International NGO Journal

  • Abbreviation: Int. NGOJ
  • Language: English
  • ISSN: 1993-8225
  • DOI: 10.5897/INGOJ
  • Start Year: 2006
  • Published Articles: 264

Article

The interface between customary law and local government legislation in Nigeria: A retrospect and prospect

A. Mukoro
Department of Local Government Studies, Obafemi Awolowo University, Ile-Ife, Osun State, Nigeria.
Email: [email protected]

  •  Accepted: 26 April 2009
  •  Published: 30 April 2009

Abstract

An evolutionary examination of democratic governance in Nigeria throws up a lot of gap which metaphorically are in need of surgical operations. Not only are the existing statute almost a near departure from what obtains in practice, politicians and technocrats carry on as if all the grey areas that have constituted a cog in the operation of a just, equitable, accountable and democratic system are immutable to change. While customary law is recognized as the organic living law of the people at the grassroots level, the local government legislature do not have anything to do with this important lifeblood of the society. It is the state government that is very distant from the people that exercise the oversight functions over customary laws. Even in areas where local government and their legislature are bequeathed with oversight functions, the state governments still wields the big stick. Where then is the autonomy which each unit of government is supposed to exercise under a democratic system of government?
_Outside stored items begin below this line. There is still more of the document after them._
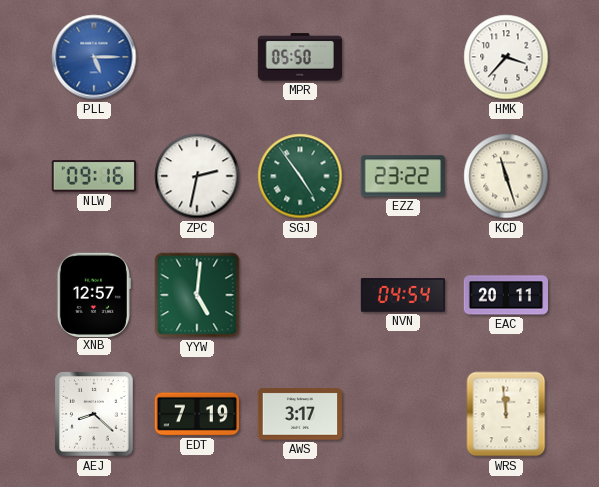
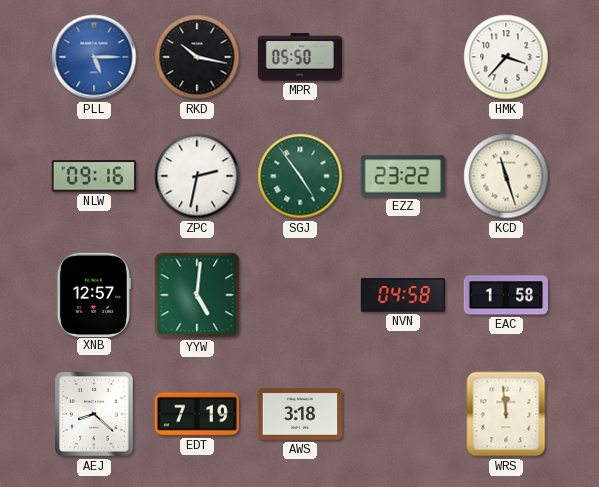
RKD: none -> 10:17
NVN: 04:54 -> 04:58
EAC: 20:11 -> 1:58
AWS: 3:17 -> 3:18
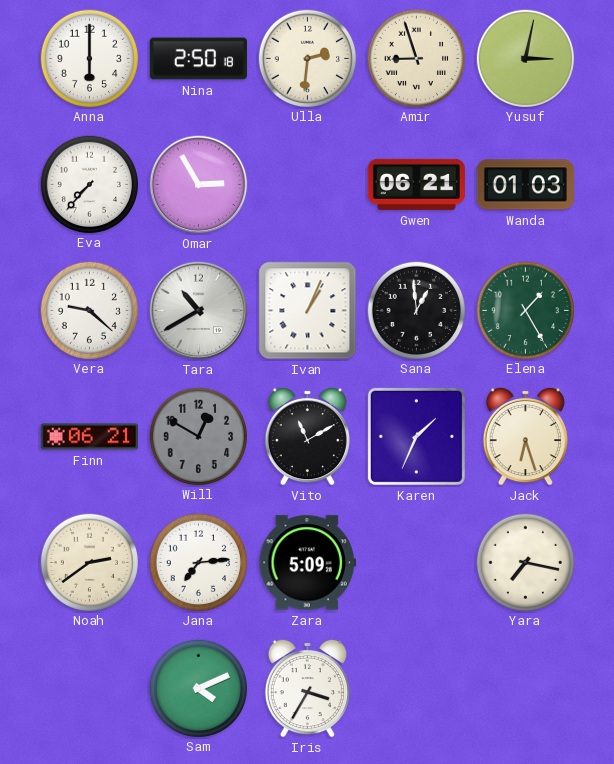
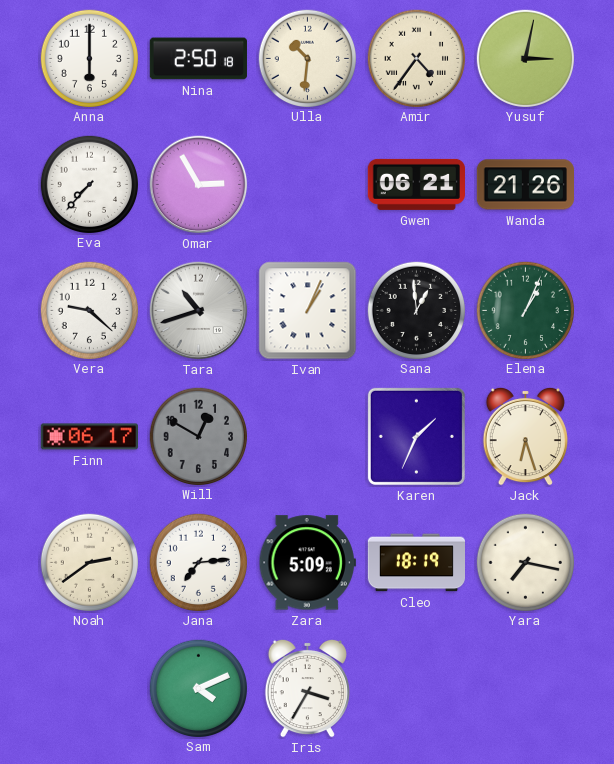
Ulla: 2:31 -> 10:31
Amir: 8:57 -> 4:36
Wanda: 01:03 -> 21:26
Tara: 10:40 -> 10:42
Elena: 1:25 -> 1:04
Finn: 06:21 -> 06:17
Vito: 11:10 -> none
Cleo: none -> 18:19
This paper concludes with the fact that the legislature at the local government level should be strengthened, so that their bye-laws would become enforceable. In the same light, it is being advocated that there should be a harmonization of customary law with other laws in the states, so that these laws would be seen to be working at the two different levels of government.

 

Key words: Customary law, legislation, local government, democracy, Nigeria.